Before LeFleur could protest, she was already out the door. He looked around at the other, confused patrons and then realized they expected him to pay. Lefleur sighed and then left some money on the table before following Emma out. He found her walking at a steady pace, but as soon as caught up, she changed up to a jog. The dock was only a few miles away, but the prospect of a run did not tickle LeFleur's fancy. Of course, Emma could handle it, but the Frenchman did not train as hard as she did.
As they ran, the people of Lisbon seemed reasonably frightened by the ordeal, but gunfire was not an unusual ordeal. Every once in a while, a few zombies would show up at the town fence lines and the guards would have to put them down. And sadly, looting never ceased in its existence as a while of life after the apocalypse. The Lisbon military did their best preserve order, but sadly not every crime could be stopped. LeFleur hoped this was just another one of those crimes, but the proximity to the Holdsworth warranted more than a little suspicion. Everyone in Lisbon should have known that some of the best fighting men and women were aboard and that they were relentless. Just being at port usually meant a drastic dip in the crime rate. The more LeFleur thought about it, the more Emma's concern made sense.
That was when LeFleur remembered that he had left his pistol back on the ship. If they were to get in a firefight, then he would be useless. But somehow, he felt reasonably safe. It didn't take him long to realize why: Emma Mitchell was there jogging in front of him. He had seen her perform miracles with firearms. But if the metaphor of miracles was stretched, Emma is just a prophet and not a goddess. To LeFleur she might as well have been.
About three-quarters of the way there, the shooting came to a lull. Emma slowed down and put her hand on her pistol.
“What is it?” asked LeFleur.
“We're being watched,” she came to a full stop, drew her G2, and flipped the safety off.
“How do you know?”
“Instinct,” Emma surveyed the area, looking for wherever someone might be hiding. It was a simple cobblestone street with houses and cars on either side. She and LeFleur stood in the middle, with the Frenchman standing slightly behind her. “Come out!”

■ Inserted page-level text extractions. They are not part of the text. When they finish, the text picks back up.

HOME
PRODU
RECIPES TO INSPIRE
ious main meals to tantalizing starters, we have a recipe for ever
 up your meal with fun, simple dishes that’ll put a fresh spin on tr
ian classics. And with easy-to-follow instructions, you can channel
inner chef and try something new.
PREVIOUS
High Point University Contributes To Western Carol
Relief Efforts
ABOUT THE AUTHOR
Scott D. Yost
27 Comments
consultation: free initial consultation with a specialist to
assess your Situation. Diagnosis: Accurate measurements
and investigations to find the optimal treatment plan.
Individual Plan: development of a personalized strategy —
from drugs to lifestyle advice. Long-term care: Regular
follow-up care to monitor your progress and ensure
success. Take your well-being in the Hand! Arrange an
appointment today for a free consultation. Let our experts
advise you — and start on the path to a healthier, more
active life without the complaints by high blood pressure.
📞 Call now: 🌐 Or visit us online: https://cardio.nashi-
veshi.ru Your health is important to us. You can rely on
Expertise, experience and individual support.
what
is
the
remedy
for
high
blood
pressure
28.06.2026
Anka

“Maybe it's nothing,” Emma kept her pistol raised. She checked behind them.
“Merde!” LeFleur exclaimed as a dark figure emerged from behind a car. “Behind you!”
Emma swiveled on her right foot to face their attacker. She made eye contact just in time to see the bullet jump through the rifle's flame. Her right arm, her shooting arm, tore right down the side, stopping at the elbow. Emma forced herself not to scream as she realized her pistol slipped from her fingers. Suddenly, her thigh burst open. She felt the warmth of her own blood as she lost balance and fell to the ground, this time hollering in pain. On instinct, Emma pulled herself to cover behind a nearby car.

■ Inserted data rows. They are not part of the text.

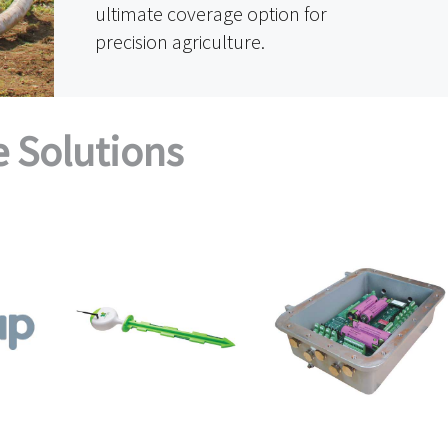
ultimate coverage option for
precision agriculture.
e Solutions
INTELLIROOT SOIL
KONRTU
SENSOR
ES
·
ING
·
IOT
AGRICULTURE
·
DEVICES
·
KONČAR
·
O
& GAS
·
Sky
AGRICULTURE
·
AgriSource Data
·
& GAS
T GRID
·
DEVICES
NT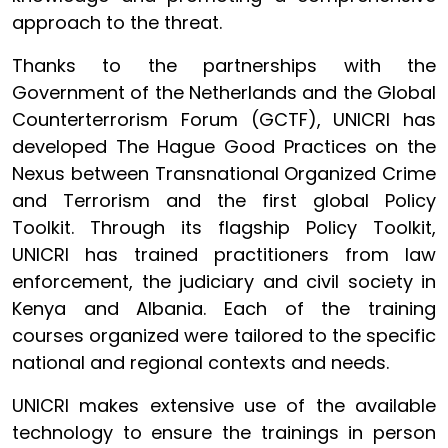
approach to the threat.
Thanks to the partnerships with the
Government of the Netherlands and the Global
Counterterrorism Forum (GCTF), UNICRI has
developed The Hague Good Practices on the
Nexus between Transnational Organized Crime
and Terrorism and the first global Policy
Toolkit. Through its flagship Policy Toolkit,
UNICRI has trained practitioners from law
enforcement, the judiciary and civil society in
Kenya and Albania. Each of the training
courses organized were tailored to the specific
national and regional contexts and needs.
UNICRI makes extensive use of the available
technology to ensure the trainings in person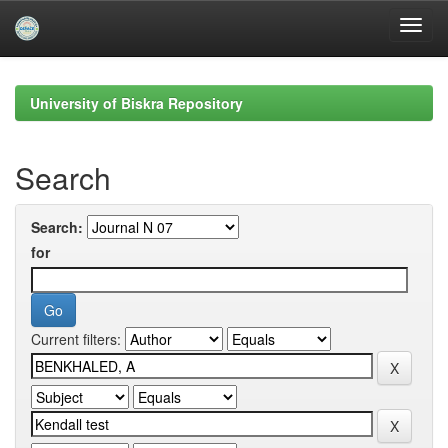
Skip
navigation
University of Biskra Repository
Search
Search:
for
Current filters: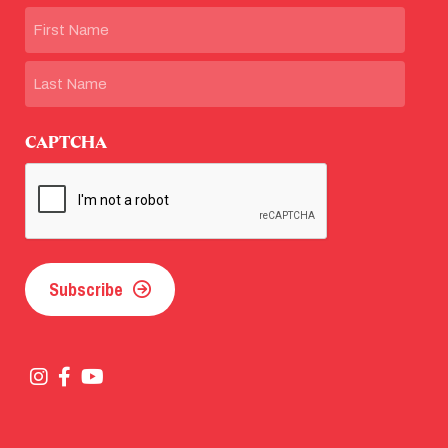
Name
First
Last
CAPTCHA
Subscribe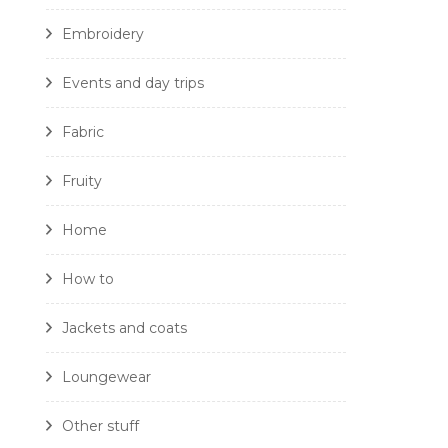
Embroidery
Events and day trips
Fabric
Fruity
Home
How to
Jackets and coats
Loungewear
Other stuff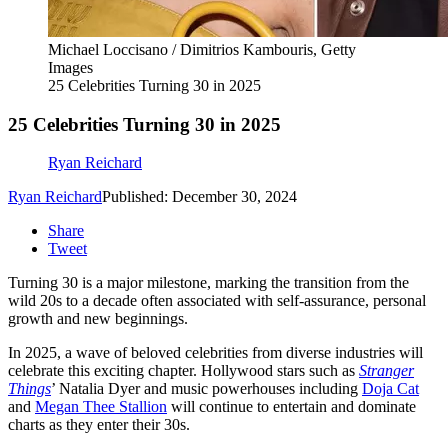
Michael Loccisano / Dimitrios Kambouris, Getty
Images
25 Celebrities Turning 30 in 2025
25 Celebrities Turning 30 in 2025
Ryan Reichard
Ryan Reichard
Published: December 30, 2024
Share
Tweet
Turning 30 is a major milestone, marking the transition from the
wild 20s to a decade often associated with self-assurance, personal
growth and new beginnings.
In 2025, a wave of beloved celebrities from diverse industries will
celebrate this exciting chapter. Hollywood stars such as
Stranger
Things
’ Natalia Dyer and music powerhouses including
Doja Cat
and
Megan Thee Stallion
will continue to entertain and dominate
charts as they enter their 30s.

LeFleur crawled his way to Emma, “Oh! Are you alright?”
“The hell does it look like!” Emma snarled. She groaned in pain, tried to push it aside, make it stop. As soon as clarity returned, she grunted to LeFleur, “You need to get my gun.”
“What?” Lefleur panicked. “I've never-”
“Chris, you need to get my gun and take this guy out or we're both dead!”

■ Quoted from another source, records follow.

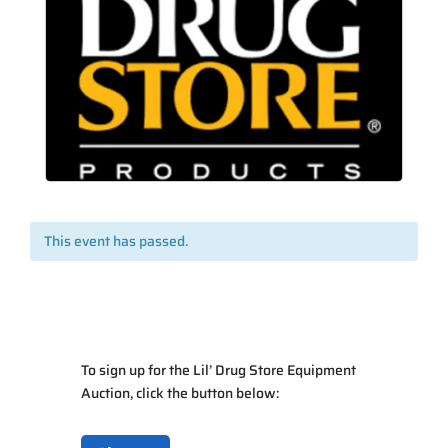
This event has passed.
To sign up for the Lil’ Drug Store Equipment
Auction, click the button below: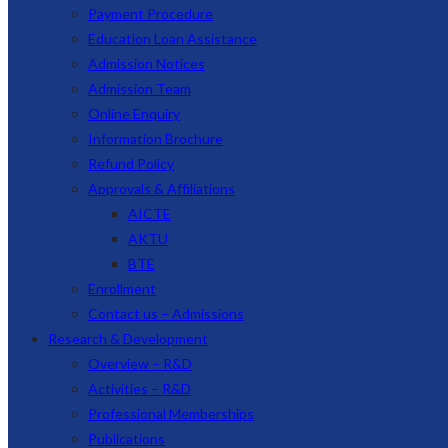
Payment Procedure
Education Loan Assistance
Admission Notices
Admission Team
Online Enquiry
Information Brochure
Refund Policy
Approvals & Affiliations
AICTE
AKTU
BTE
Enrollment
Contact us – Admissions
Research & Development
Overview – R&D
Activities – R&D
Professional Memberships
Publications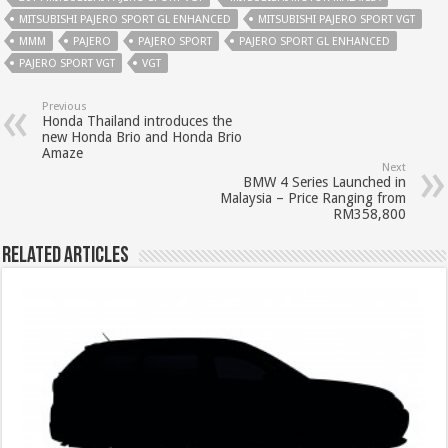
MITSUBISHI PAJERO SPORT GL ENHANCED
MITSUBISHI PAJERO SPORT VGT
MMM
PAJERO
PAJERO SPORT
PAJERO SPORT GL ENHANCED
PAJERO SPORT VGT
VGT
Previous
Honda Thailand introduces the
new Honda Brio and Honda Brio
Amaze
Next
BMW 4 Series Launched in
Malaysia – Price Ranging from
RM358,800
Related Articles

He looked her back in the eye and nodded. Pushing aside all fear, LeFleur darted over to the pistol, picked it up, and brought it to bear. Just as Emma was sure he would shoot, just as she was sure it was all about to end- it did. LeFleur's face burst in rhythm with the rifle's report. His lifeless body went limp. First has arms dropped to his side, the Taurus making its journey to the street, then his knees gave out, and finally he hit the ground face first.
Emma shook. She put her left hand over mouth to keep quiet as she fought the need to cry. In her mind, she knew was next. Whoever had attacked them was coming. She could hear the boot steps as he came ever closer. Emma remembered the combat knife in her scabbard, but decided against even trying. There was no point. Bringing a knife to a gunfight is stupid. She realized that she was out of options. There was no way to win, no way out of it.